Putusan MK Mengakhiri Isu Presiden Tiga Periode

Jakarta (Lampost.co) -- Dosen Hukum Tata Negara Universitas Andalas, Sumatera Barat, Feri Amsari, mengatakan putusan Mahkamah Konstitusi (MK) mengakhiri isu presiden tiga periode. Putusan ini sekaligus menjelaskan isu soal presiden menjadi calon wakil presiden (cawapres).
“Putusan MK menegaskan konstitusional terhadap masa jabatan presiden,” ujar Feri, ketika dihubungi, Rabu, 1 Februari 2023.
MK pada putusan perkara Nomor 117/PUU-XX/2022, melarang presiden yang pernah menjabat selama dua periode maju menjadi cawapres. Mahkamah menolak permohonan uji materiil Pasal 169 huruf n dan Pasal 227 huruf i UU No.7/2017 tentang Pemilihan Umum (Pemilu) terhadap UUD 1945 diajukan Partai Berkarya pimpinan Muchdi Purwopranjono sebagai Ketua Umum DPP Partai Berkarya dan Fauzan Rachmansyah.
Feri mengatakan presiden terpilih bekerja ekstra keras ketika menjabat untuk menjalankan amanah sepenuhnya. Pasalnya Mahkamah menegaskan tidak ada kesempatan untuk kembali menjabat sebagai presiden ataupun wakil presiden setelah terpilih dua kali periodisasi masa jabatan.
“Tidak ada kesempatan berikutnya untuk kembali berada pada jabatan itu setelah dua periode. Presiden terpilih harus memanfaatkan waktu 10 tahun untuk betul-betul bekerja demi rakyat,” ucap Feri.
Dalam pertimbangannya, Mahkamah berpandangan Pasal 169 huruf n dan Pasal 227 huruf i UU No.7/2017 sesuai dengan norma Pasal 7 UUD 1945. Keberadaan Pasal 169 huruf n dan Pasal 227 huruf i UU No.7/1027 dianggap menegaskan hal-hal yang diatur dalam Pasal 7 UUD 1945 yang mengatur tentang masa jabatan Presiden dan Wakil Presiden (Wapres) Republik Indonesia.

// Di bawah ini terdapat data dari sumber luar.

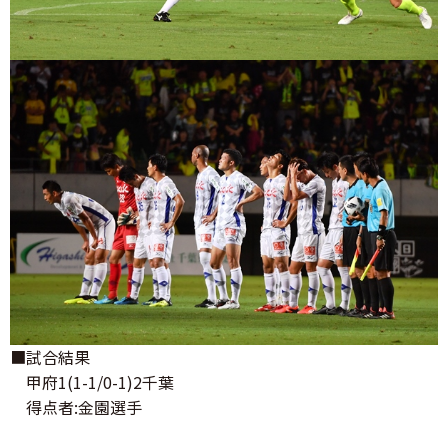
■試合結果
甲府1(1-1/0-1)2千葉
得点者:金園選手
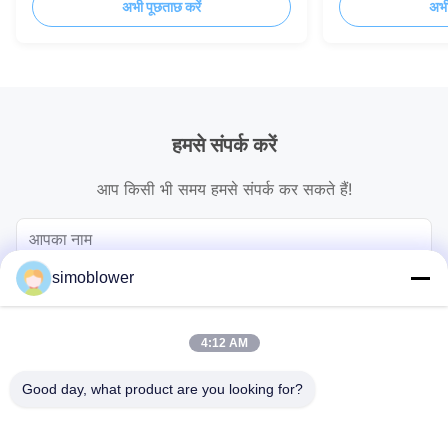
अभी पूछताछ करें
अभी
हमसे संपर्क करें
आप किसी भी समय हमसे संपर्क कर सकते हैं!
simoblower
4:12 AM
Good day, what product are you looking for?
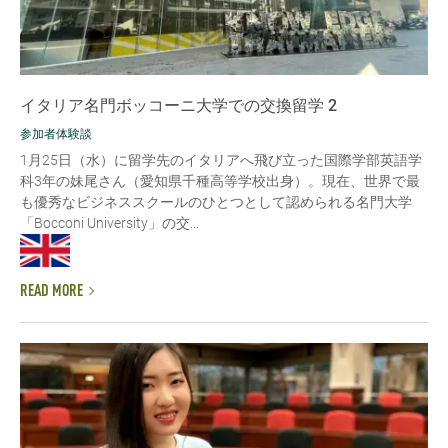
イタリア名門ボッコーニ大学での交換留学 2
参加者体験談
1月25日（水）に留学先のイタリアへ飛び立った国際学部英語学
科3年の妹尾さん（愛知県千種高等学校出身）。現在、世界で最
も優秀なビジネススクールのひとつとして認められる名門大学
「Bocconi University」の交...
READ MORE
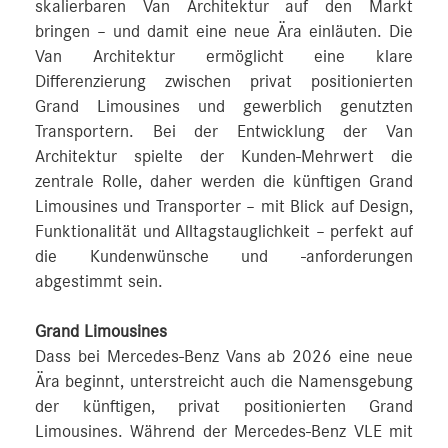
skalierbaren Van Architektur auf den Markt
bringen – und damit eine neue Ära einläuten. Die
Van Architektur ermöglicht eine klare
Differenzierung zwischen privat positionierten
Grand Limousines und gewerblich genutzten
Transportern. Bei der Entwicklung der Van
Architektur spielte der Kunden-Mehrwert die
zentrale Rolle, daher werden die künftigen Grand
Limousines und Transporter – mit Blick auf Design,
Funktionalität und Alltagstauglichkeit – perfekt auf
die Kundenwünsche und -anforderungen
abgestimmt sein.
Grand Limousines
Dass bei Mercedes‑Benz Vans ab 2026 eine neue
Ära beginnt, unterstreicht auch die Namensgebung
der künftigen, privat positionierten Grand
Limousines. Während der Mercedes‑Benz VLE mit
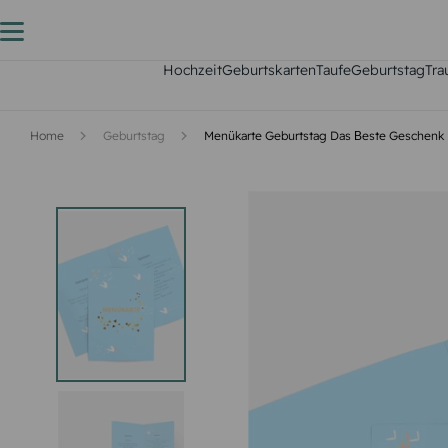
Hochzeit
Geburtskarten
Taufe
Geburtstag
Tra
Home
Geburtstag
Menükarte Geburtstag Das Вeste Geschenk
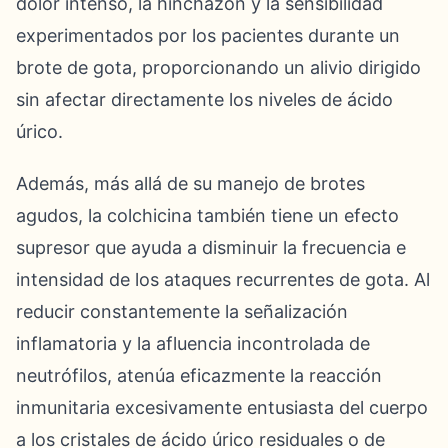
dolor intenso, la hinchazón y la sensibilidad
experimentados por los pacientes durante un
brote de gota, proporcionando un alivio dirigido
sin afectar directamente los niveles de ácido
úrico.
Además, más allá de su manejo de brotes
agudos, la colchicina también tiene un efecto
supresor que ayuda a disminuir la frecuencia e
intensidad de los ataques recurrentes de gota. Al
reducir constantemente la señalización
inflamatoria y la afluencia incontrolada de
neutrófilos, atenúa eficazmente la reacción
inmunitaria excesivamente entusiasta del cuerpo
a los cristales de ácido úrico residuales o de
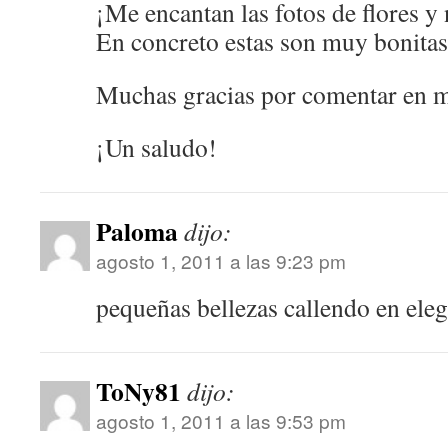
¡Me encantan las fotos de flores y 
En concreto estas son muy bonita
Muchas gracias por comentar en m
¡Un saludo!
Paloma
dijo:
agosto 1, 2011 a las 9:23 pm
pequeñas bellezas callendo en ele
ToNy81
dijo:
agosto 1, 2011 a las 9:53 pm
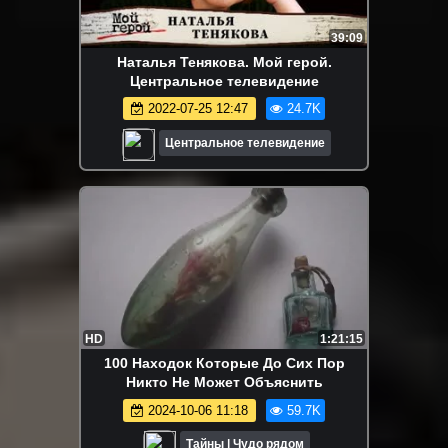
39:09
Наталья Тенякова. Мой герой.
Центральное телевидение
2022-07-25 12:47
24.7K
Центральное телевидение
HD
1:21:15
100 Находок Которые До Сих Пор
Никто Не Может Объяснить
2024-10-06 11:18
59.7K
Тайны | Чудо рядом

Saldi menjelaskan, Pasal 169 huruf n UU 7/2017 menegaskan persyaratan calon presiden dan wakil presiden, salah satunya “belum pernah menjabat sebagai Presiden atau Wakil Presiden selama dua kali masa jabatan dalam jabatan yang sama.”
Mahkamah berpesan ketentuan Pasal 169 huruf n dan Pasal 227 huruf i UU 7/2017 perlu menjadi pedoman bagi penyelenggara pemilu. Lalu Pasal 227 UU 7/2017 menyebutkan “surat pernyataan belum pernah menjabat sebagai Presiden atau Wakil presiden.”
“Dengan demikian, ketentuan yang tertuang dalam Pasal 169 huruf n dan Pasal 227 huruf i UU 7/2017 merupakan panduan yang harus diikuti penyelenggara pemilihan umum dalam menilai keterpenuhan persyaratan untuk menjadi calon Presiden dan Wakil Presiden. Selain itu, kedua norma dimaksud adalah untuk menjaga konsistensi dan untuk menghindari degradasi norma Pasal 7 UUD 1945 dimaksud,” papar Saldi.
Mahkamah mengungkapkan Pasal 169 huruf n dan Pasal 227 huruf i UU 7/2017 merupakan pedoman yang harus diikuti penyelenggara pemilihan umum dalam menilai keterpenuhan persyaratan untuk menjadi Presiden dan Wakil Presiden.